Wolfenden resigned himself to the inevitable. He took the reins, and they rattled off towards Deringham. About half-way there, they saw a little black figure away on the cliff path to the right.
“It is Mr. Blatherwick,” Wolfenden said, pointing with his whip. “Poor little chap! I wish you’d leave him alone, Blanche!”
“On one condition,” she said, smiling up at him, “I will!”
“It is granted already,” he declared.
“That you let me drive for just a mile!”
He handed her the reins at once, and changed seats. From the moment she took them, he could see that she was an accomplished whip. He leaned back and lit a cigarette.

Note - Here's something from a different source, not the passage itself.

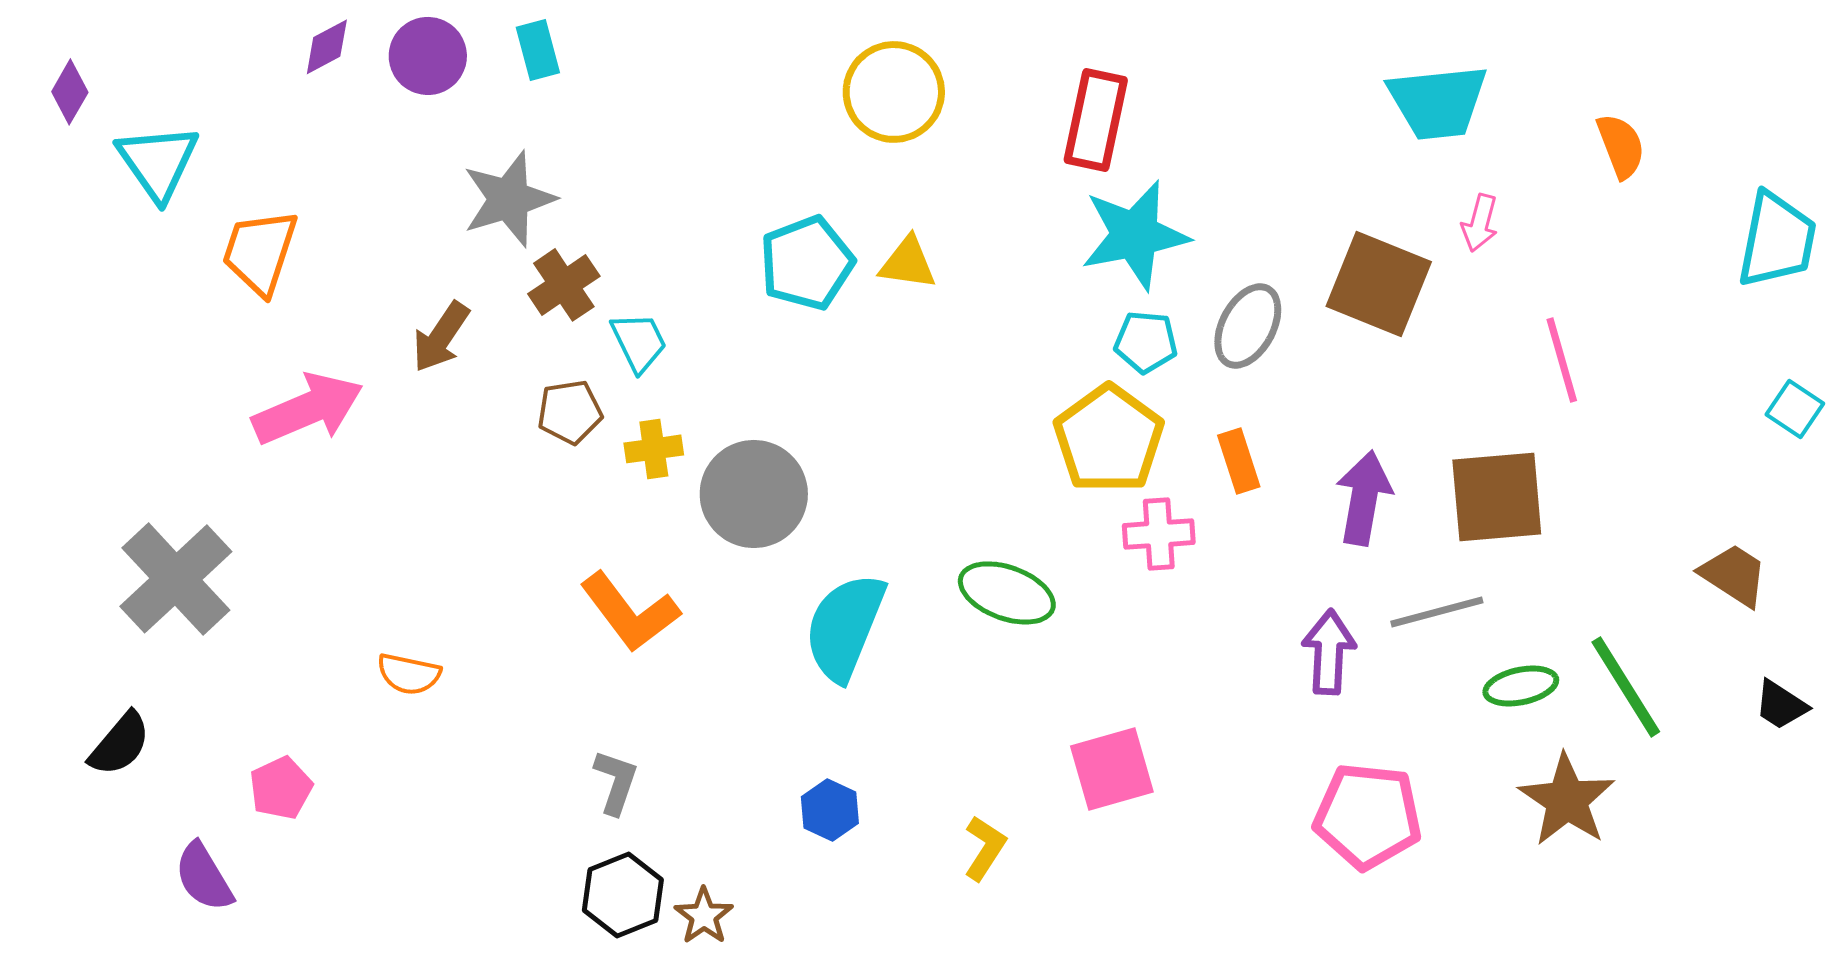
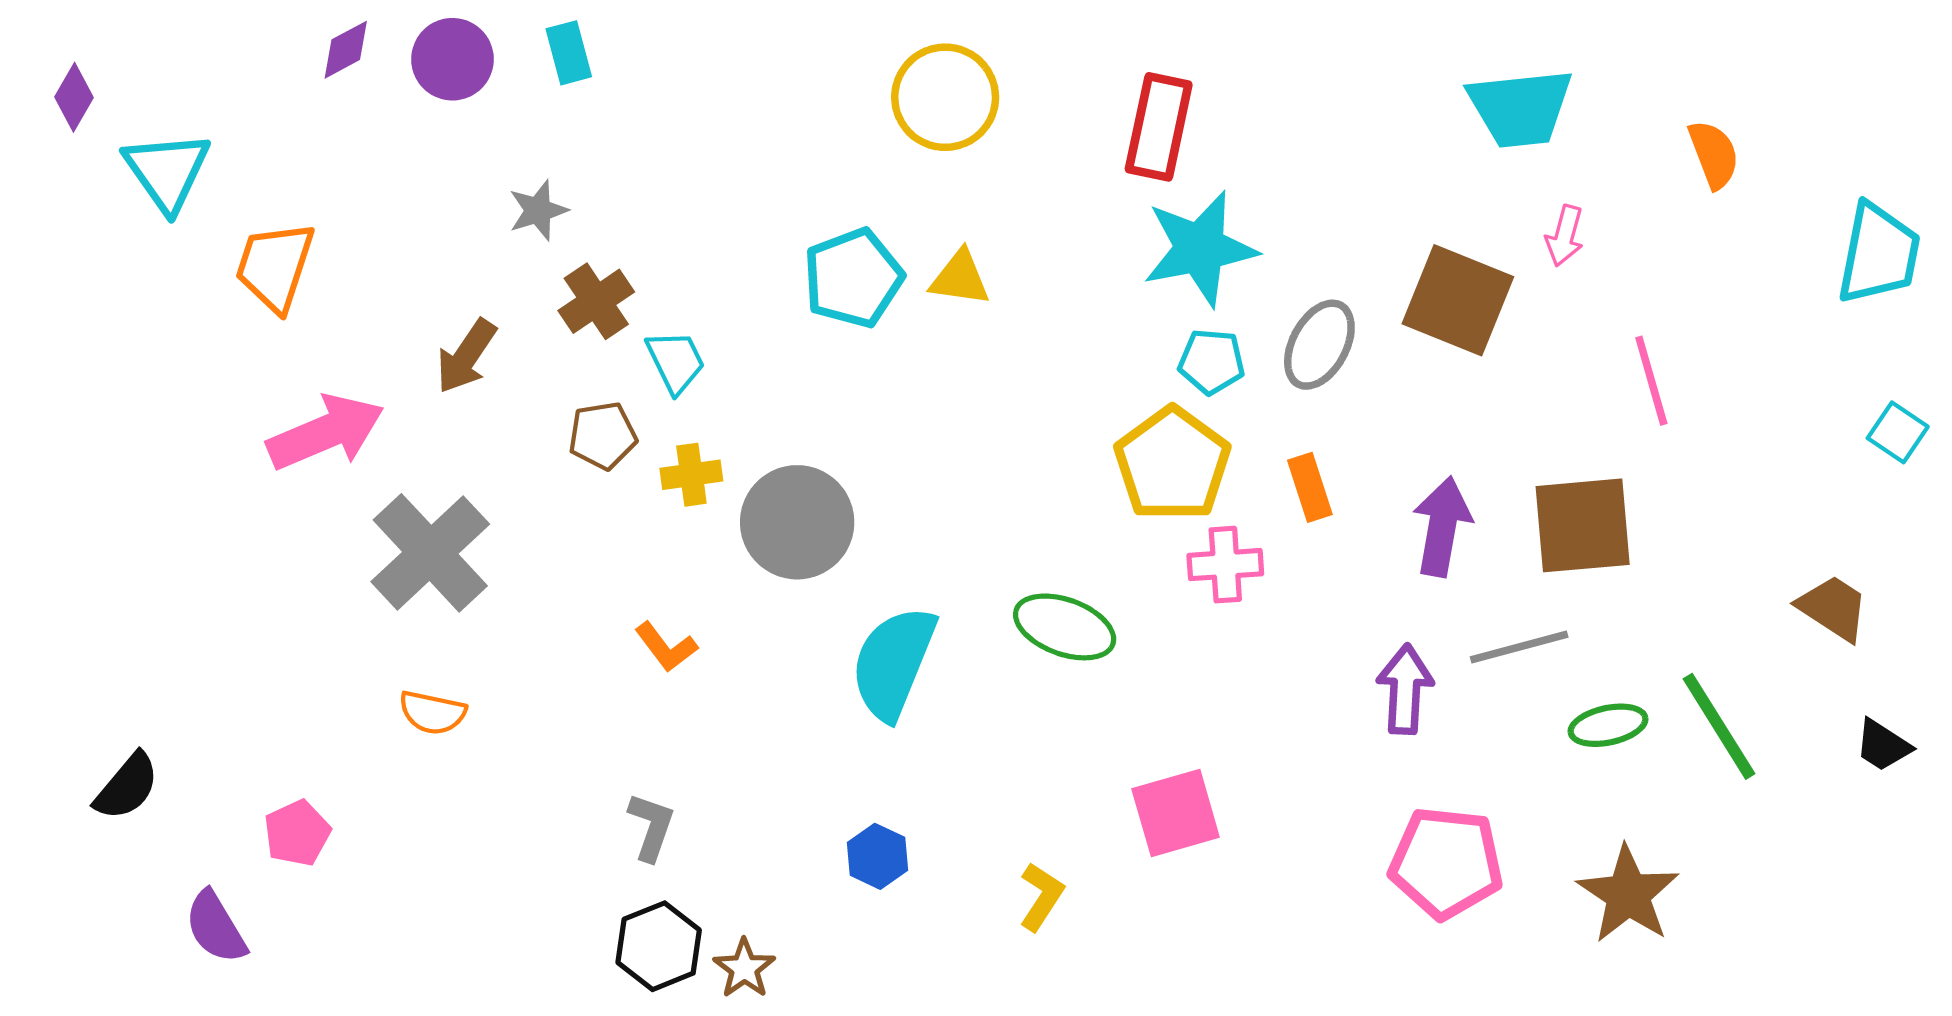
gray star: (509, 199) -> (538, 210), size x0.6
gray cross: (176, 579) -> (430, 553), moved
orange L-shape: (630, 612) -> (666, 647), size x0.6
brown star: (1567, 800) -> (1628, 894), moved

“Blatherwick’s salvation,” he remarked, “has been easily purchased.”
She smiled rather curiously, but did not reply. A hired carriage was coming towards them, and her eyes were fixed upon it. In a moment they swept past, and Wolfenden was conscious of a most unpleasant sensation. It was Helène, whose dark eyes were glancing from the girl tohim in cold surprise; and Mr. Sabin, who was leaning back by her side wrapped in a huge fur coat. Blanche looked down at him innocently.
“Fancy meeting them,” she remarked, touching Hector with the whip. “It does not matter, does it? You look dreadfully cross!”
Wolfenden muttered some indefinite reply and threw his cigarette savagely into the road. After all he was not so sure that Mr. Blatherwick’s salvation had been cheaply won!